In San Diego, Big Rig could be taken to school by the #2-ranked eater, Kevin “The Lion” Kordalski, 20, a communications major from the College at Wooster, an hour from Cleveland, Ohio. Relatively unaccomplished in his high school years, the Lion first roared during Spring Break ’08, when he so impressed his friends with his prodigious eating that they searched the internet for eating contests he could enter. A year later, the Lion’s resume includes 2 pounds of brownies in 6 minutes, 13 hamburgers in 8 minutes (a breakout winning performance that put him on the map), 3 pounds of Peorgies in 3 minutes, 9 pulled-pork sandwiches in 8 minutes, and 20 sliders in 8 minutes at his first international contest in Toronto, Canada, where he took 3rd.
The secret to his success? “It’s all about rhythm,” he explains. “I begin building up my capacity by doubling and tripling my food intake several weeks before a contest. Then, on game day, I start slow and speed up. And—on yeah— I work out.”
That means running 30 minutes a day and weight lifting several times a week. That exercise obsession has given the Lion what may be the ironic distinction in the history of competitive eating: He may be the only competitive eater ever to get smaller as his food fame expands. You see, year ago, the 6-footer weighed 230. Now he’s 210.
“I have to thank my mom for that,” he says. “She came to one of my contests last year and said, ‘If this is going to continue, you are going to have to join a gym.’ I did. And I thank her every day for getting me on the right track.”
Getting on the right track later in life is the prohibitive favorite at the Alt Games, William “The Champ” Millender, 28, a 6-foot-2, 380-pounder who is working for an AA degree in liberal arts from Brooklyn’s Kingsborough Community College. Disgusted with his lack of direction as “a miserable 500-pound slacker working in a video store,” Millender did a U-turn. He lost 100 pounds walking from Boston to Pennsylvania on ABC’s “Fat March” reality weight-loss show, scored a healthier (he says) job at Ben & Jerry’s ice cream, and enrolled in college. With a PR of 50 chicken wings in five minutes and 25,000 calories worth of the Greek pasta luka made in one setting, Millender won $2000 last year in eating contests and gained his nickname, “The Champ.” He dreams of getting down to 280 pounds.
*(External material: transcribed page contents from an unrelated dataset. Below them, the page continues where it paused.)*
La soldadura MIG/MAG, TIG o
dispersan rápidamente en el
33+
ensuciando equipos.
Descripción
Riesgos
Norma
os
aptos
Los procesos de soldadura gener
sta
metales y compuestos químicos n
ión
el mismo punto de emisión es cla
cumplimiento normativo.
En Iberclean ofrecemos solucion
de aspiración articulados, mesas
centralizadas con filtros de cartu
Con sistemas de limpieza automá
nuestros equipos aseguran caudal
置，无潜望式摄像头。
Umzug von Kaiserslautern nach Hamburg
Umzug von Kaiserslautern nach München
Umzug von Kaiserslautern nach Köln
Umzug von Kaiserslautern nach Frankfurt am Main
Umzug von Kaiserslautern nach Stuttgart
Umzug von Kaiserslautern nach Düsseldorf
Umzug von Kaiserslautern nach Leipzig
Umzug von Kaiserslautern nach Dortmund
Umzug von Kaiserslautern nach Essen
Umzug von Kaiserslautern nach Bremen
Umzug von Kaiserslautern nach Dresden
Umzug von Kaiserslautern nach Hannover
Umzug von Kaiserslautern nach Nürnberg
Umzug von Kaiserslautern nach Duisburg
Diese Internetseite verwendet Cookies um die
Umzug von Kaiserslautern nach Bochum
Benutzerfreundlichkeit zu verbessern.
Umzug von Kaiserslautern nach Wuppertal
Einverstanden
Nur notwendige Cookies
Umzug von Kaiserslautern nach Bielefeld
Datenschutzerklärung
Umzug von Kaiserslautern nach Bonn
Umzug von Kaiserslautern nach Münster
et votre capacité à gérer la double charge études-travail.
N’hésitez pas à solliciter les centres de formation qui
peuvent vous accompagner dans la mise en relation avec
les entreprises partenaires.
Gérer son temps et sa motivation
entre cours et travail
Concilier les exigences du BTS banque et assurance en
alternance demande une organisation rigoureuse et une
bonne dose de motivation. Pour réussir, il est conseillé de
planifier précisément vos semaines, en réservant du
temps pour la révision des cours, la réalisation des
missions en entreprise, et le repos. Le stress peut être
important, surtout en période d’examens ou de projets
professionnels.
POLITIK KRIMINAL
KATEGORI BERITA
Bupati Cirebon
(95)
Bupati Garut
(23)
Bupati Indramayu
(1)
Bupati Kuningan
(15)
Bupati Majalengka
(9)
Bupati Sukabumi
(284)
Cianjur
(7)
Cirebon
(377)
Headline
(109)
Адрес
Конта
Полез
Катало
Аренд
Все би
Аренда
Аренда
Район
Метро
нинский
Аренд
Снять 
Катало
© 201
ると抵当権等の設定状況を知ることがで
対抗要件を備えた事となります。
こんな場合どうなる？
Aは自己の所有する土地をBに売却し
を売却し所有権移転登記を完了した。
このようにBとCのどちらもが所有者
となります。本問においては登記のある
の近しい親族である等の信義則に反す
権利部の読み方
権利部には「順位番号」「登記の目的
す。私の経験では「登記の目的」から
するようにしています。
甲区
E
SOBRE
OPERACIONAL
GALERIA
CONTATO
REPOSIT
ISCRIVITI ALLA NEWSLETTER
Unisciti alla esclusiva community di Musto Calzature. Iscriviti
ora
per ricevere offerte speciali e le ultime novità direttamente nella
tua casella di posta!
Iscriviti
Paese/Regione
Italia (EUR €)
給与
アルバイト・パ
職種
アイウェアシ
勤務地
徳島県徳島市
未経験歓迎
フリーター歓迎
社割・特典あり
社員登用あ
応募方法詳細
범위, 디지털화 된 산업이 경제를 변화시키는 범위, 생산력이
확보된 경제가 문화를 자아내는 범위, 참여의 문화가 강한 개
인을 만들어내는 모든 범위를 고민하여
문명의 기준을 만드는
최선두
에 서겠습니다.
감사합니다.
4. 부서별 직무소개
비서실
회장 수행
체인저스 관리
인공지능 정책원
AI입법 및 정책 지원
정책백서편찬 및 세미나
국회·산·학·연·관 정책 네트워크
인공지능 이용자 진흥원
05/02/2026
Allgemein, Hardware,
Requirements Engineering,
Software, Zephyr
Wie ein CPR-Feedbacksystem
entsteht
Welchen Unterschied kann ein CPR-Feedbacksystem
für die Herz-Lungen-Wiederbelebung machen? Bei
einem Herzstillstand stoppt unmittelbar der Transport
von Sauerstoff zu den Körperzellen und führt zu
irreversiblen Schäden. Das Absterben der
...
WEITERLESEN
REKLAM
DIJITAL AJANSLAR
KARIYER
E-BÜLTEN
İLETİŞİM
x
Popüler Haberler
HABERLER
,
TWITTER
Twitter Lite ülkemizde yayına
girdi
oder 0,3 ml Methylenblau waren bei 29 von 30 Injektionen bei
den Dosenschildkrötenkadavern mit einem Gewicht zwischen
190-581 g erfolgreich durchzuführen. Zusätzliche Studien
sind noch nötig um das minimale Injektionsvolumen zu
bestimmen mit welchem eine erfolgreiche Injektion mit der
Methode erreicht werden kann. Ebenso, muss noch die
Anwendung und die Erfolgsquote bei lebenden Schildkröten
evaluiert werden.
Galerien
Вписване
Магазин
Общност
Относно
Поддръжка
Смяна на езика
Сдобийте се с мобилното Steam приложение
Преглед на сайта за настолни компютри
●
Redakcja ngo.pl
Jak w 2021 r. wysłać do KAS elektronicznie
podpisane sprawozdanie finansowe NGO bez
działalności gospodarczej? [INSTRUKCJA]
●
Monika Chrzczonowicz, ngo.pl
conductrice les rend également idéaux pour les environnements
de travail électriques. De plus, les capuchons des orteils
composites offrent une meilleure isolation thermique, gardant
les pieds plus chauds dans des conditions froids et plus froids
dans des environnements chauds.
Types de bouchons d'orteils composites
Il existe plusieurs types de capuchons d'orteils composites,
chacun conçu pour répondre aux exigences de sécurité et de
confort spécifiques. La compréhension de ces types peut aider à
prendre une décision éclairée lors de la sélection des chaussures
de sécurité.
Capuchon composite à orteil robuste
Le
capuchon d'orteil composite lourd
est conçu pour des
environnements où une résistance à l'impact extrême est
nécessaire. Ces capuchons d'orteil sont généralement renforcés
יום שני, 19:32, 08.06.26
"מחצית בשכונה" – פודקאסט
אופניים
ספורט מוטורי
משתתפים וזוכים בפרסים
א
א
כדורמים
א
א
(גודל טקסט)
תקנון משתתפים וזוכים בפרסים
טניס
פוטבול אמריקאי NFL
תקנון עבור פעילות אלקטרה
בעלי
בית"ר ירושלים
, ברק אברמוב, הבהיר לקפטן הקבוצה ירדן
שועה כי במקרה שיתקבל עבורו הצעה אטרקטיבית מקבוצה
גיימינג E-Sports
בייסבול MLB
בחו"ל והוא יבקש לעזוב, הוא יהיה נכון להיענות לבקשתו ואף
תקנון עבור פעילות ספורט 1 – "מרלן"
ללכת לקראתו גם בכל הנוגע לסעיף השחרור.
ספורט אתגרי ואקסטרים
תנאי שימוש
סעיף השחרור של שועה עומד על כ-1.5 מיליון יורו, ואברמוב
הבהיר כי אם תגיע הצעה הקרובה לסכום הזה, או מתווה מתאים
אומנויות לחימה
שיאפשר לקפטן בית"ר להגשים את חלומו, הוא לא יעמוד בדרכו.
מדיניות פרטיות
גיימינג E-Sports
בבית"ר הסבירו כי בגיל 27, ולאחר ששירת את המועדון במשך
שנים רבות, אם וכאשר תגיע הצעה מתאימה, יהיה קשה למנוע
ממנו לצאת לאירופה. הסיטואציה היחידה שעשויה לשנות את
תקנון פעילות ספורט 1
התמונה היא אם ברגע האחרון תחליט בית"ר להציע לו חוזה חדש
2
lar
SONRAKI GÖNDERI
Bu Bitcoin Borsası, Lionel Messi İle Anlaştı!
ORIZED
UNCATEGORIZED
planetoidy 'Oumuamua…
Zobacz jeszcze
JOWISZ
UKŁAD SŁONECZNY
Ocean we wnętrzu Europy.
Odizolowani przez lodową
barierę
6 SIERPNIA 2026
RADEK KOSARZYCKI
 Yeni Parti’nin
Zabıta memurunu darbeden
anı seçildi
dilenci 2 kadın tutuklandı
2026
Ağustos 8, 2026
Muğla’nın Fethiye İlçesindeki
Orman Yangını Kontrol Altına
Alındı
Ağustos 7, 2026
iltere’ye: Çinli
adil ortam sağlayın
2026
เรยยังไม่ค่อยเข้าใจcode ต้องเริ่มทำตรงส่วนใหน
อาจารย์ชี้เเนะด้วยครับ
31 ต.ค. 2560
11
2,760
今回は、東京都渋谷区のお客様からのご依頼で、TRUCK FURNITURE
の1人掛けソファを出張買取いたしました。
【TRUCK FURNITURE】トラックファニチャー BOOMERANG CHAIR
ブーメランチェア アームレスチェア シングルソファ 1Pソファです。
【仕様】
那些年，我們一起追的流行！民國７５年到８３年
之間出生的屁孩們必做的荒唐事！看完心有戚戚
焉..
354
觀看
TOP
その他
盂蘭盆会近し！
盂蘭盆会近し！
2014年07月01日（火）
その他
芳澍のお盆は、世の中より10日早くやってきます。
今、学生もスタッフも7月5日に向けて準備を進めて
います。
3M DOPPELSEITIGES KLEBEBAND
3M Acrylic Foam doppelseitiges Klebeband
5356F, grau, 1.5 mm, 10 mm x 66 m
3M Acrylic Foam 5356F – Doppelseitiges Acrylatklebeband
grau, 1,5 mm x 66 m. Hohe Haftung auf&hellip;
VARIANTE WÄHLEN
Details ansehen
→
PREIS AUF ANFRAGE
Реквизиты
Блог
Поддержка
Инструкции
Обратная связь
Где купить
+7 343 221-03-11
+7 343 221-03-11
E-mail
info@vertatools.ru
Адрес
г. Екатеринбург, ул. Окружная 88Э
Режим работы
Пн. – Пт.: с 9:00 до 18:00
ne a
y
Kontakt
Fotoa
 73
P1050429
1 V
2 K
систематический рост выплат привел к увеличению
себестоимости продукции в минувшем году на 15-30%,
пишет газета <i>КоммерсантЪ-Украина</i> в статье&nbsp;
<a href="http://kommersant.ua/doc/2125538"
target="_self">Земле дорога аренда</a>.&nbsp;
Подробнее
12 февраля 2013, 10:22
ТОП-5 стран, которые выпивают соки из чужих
In competition, The Champ says he can eat anything that is set down before him and foresees no problem with the Mac-and-Cheese balls—“although I know that they’re the worst thing you can do to your body,” he admits. Bunking with Big Rig in San Diego gives him a mental edge, he says. “Age isn’t the advantage; experience is. And I’ve got more contests under my belt than most of them.”
Arnie Chapman, All Pro Eating’s Chief Lunatic, feels spectators at Wave House this Saturday will be in for a treat: someone who might well dominate competitive eating for years.
“There has been a youth movement the last few years,” he said. “It used to be guys in their 30s. Now, younger guys are starting to dominate the game.”
The future of competitive eating will be going mano-a-mano and mouth-to-mouth with Mac and Cheese out at Wave House. Put down your corn chips and check it out.